When Haig learned of the last transcript, he knew Nixon was finished. He believes Nixon knew it too. Some others in the White House did not. Haig moved through the murk. The question that concerned him most was whether the country was ready for the events ahead, and Haig moved skillfully to get the tapes out and bring the country abreast of them.
Haig retains admiration for Nixon in that dark hour. "There was every idea imaginable around," he declared, "including the idea that Nixon should pardon himself and everybody else." There were only two options seriously considered. The first was to resign unconditionally, as he did, or see it through and let the system work to the end. He knew the outcome. He felt an obligation to the country."
Haig never worried about Nixon or anybody in the White House turning to the military to preserve his power. "The danger was from outside forces--that from so much frustration somebody would take events into his hands and use extraconstitutional means or some distortion of the 25th Amendment. The country was very fortunate in the outcome. I am at peace with myself. The system works. We have seen a total transfer of power in a way that brings us nothing but hope for the future."
Haig was for the Nixon pardon. But he was not responsible for Ford's granting it, he insisted. "Had I been asked to be an advocate, I would have been. I was never asked."

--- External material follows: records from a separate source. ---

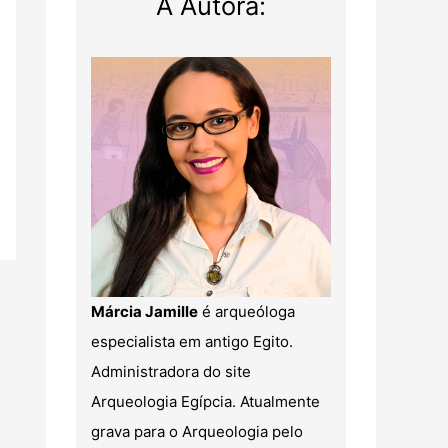
A Autora:
Márcia Jamille
é arqueóloga
especialista em antigo Egito.
Administradora do site
Arqueologia Egípcia. Atualmente
grava para o Arqueologia pelo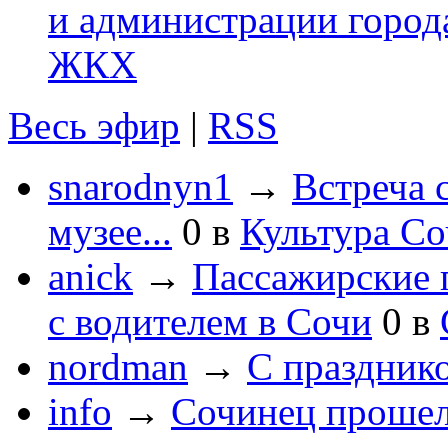
и администрации город
ЖКХ
Весь эфир
|
RSS
snarodnyn1
→
Встреча 
музее...
0
в
Культура С
anick
→
Пассажирские п
с водителем в Сочи
0
в
nordman
→
С праздник
info
→
Сочинец прошел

Haig is wiser now than when he came to the White House 17 months ago. He still is a fighter. He goes to the NATO command with relish, despite criticism. And even with some humor. Henry Kissinger came into Haig's office the other day, when the morning papers were filled with accusations against Haig. "The trouble with Haig," said Kissinger, "is that he is always improving his image." The two friends exploded with laughter.